The y is the target and x is the feature, B(0) is the intercept and B(1) is the slope. Linear Regression is basically used for simplicity and interpretability but is based on a linear relationship between the two variables input and output.

Data Understanding and Pre-processing

I'll be focusing on relevant columns and ignoring irrelevant ones like 'street', 'state zip', 'country', and 'date'. By calculating correlations to see if key features, like square footage and price, are related, as this can guide our predictions. Visualizations, including heatmaps, histograms, and scatter plots, help reveal patterns, such as feature distributions and linear relationships, which lay the groundwork for effective modeling. Provides a clear picture of the data's structure and potential insights before proceeding to model building.
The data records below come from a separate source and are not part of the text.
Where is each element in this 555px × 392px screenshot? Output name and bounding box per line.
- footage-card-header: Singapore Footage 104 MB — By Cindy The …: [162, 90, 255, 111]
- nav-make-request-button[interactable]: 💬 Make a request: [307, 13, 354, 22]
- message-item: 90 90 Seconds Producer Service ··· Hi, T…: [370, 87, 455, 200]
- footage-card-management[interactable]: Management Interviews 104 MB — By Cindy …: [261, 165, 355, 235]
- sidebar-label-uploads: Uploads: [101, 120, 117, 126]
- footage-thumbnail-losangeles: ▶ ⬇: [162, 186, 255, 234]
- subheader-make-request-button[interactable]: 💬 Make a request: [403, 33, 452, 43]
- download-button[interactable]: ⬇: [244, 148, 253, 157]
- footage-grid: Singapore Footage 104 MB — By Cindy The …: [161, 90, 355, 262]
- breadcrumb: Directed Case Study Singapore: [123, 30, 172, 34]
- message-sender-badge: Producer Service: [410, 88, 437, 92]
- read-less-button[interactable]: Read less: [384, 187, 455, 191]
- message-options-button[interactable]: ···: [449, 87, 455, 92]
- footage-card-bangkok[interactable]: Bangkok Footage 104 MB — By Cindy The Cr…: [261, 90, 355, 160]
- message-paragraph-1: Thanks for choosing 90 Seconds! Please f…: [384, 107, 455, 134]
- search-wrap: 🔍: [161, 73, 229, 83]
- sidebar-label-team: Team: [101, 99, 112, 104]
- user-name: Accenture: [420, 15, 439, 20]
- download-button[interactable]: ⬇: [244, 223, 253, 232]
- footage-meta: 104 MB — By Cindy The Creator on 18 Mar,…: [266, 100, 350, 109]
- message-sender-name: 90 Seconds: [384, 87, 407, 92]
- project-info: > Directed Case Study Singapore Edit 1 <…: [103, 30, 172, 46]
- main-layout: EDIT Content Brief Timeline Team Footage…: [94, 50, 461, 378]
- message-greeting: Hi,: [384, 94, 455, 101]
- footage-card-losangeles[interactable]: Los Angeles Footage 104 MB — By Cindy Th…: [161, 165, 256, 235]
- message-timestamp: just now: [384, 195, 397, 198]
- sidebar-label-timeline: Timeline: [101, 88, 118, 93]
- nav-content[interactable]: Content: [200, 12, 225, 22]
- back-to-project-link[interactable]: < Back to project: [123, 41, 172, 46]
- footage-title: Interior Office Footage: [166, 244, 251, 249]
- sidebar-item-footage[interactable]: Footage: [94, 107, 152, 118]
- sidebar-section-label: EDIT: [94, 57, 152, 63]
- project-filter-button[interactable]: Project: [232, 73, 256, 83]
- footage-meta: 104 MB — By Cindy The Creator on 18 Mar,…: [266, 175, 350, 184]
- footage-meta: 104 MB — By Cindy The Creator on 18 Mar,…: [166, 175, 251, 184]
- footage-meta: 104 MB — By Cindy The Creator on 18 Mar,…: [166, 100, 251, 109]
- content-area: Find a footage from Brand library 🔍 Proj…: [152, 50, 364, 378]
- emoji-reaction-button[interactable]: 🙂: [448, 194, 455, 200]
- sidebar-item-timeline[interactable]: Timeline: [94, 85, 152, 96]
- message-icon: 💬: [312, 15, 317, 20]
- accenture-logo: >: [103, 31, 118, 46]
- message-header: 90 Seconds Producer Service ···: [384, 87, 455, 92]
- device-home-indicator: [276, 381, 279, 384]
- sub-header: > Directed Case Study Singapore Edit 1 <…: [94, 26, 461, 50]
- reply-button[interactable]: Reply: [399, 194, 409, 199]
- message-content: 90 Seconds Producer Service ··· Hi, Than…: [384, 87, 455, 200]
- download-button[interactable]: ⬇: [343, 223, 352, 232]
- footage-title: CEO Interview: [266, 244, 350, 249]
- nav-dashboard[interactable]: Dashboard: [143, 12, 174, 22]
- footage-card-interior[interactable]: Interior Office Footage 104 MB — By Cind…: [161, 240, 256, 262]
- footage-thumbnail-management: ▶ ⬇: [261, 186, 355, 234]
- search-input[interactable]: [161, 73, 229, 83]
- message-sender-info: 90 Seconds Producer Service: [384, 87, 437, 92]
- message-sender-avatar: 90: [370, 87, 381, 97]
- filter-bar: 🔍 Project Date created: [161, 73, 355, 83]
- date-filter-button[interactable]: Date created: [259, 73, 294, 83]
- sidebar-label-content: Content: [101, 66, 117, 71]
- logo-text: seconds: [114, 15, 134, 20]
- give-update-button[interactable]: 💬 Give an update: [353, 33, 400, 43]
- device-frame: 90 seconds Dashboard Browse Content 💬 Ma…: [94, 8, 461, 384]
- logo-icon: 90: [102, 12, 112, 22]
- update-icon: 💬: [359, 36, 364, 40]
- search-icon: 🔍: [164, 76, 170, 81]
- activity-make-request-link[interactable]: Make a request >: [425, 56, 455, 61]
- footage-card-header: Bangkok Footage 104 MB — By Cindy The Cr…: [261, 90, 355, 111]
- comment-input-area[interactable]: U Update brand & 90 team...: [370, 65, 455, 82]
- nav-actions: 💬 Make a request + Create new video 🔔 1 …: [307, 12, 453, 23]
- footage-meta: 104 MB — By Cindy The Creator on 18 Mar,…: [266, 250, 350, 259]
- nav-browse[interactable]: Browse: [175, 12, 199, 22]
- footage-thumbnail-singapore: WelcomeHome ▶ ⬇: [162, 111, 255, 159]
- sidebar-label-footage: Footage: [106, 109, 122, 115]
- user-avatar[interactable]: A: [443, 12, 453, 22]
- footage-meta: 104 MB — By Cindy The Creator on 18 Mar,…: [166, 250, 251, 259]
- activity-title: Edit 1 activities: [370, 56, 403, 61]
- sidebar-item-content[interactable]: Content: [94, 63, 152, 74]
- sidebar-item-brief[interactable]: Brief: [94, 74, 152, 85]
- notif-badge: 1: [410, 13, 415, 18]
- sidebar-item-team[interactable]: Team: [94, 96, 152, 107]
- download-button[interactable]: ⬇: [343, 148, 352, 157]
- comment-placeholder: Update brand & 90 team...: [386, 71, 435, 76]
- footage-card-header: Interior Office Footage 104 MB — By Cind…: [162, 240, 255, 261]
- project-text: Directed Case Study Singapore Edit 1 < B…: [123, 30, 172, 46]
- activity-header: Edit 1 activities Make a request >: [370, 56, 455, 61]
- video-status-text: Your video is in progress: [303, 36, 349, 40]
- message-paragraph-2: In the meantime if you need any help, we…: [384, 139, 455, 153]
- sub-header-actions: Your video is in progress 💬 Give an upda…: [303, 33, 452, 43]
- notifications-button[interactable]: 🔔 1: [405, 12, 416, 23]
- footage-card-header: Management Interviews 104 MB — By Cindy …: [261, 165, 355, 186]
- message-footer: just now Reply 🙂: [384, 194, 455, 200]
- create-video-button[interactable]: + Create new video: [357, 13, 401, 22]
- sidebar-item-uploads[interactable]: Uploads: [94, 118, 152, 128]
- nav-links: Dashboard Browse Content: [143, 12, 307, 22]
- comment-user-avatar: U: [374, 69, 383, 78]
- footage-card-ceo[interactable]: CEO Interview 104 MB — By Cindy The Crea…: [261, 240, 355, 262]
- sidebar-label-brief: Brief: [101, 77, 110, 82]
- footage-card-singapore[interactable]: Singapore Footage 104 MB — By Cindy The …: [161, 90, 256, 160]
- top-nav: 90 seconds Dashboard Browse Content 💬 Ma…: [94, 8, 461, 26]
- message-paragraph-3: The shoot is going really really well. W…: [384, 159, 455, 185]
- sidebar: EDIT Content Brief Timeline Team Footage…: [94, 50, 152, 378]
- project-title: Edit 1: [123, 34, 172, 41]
Code identifies missing values

df.columns # found 18 columns

df = pd.read_csv('datasets/USA Housing Dataset.csv')
# Dropping irrelevant columns
df_cleaned = df.drop(columns=['street', 'statezip', 'country', 'date'])

# Checking for missing values
missing_values = df_cleaned.isnull().sum()

missing_values

The 'street', 'statezip','country','data'are irravelent columns that don't require necessary exploration. There are no missing values in the dataset after looking for missing values. So the data is clean considering the results.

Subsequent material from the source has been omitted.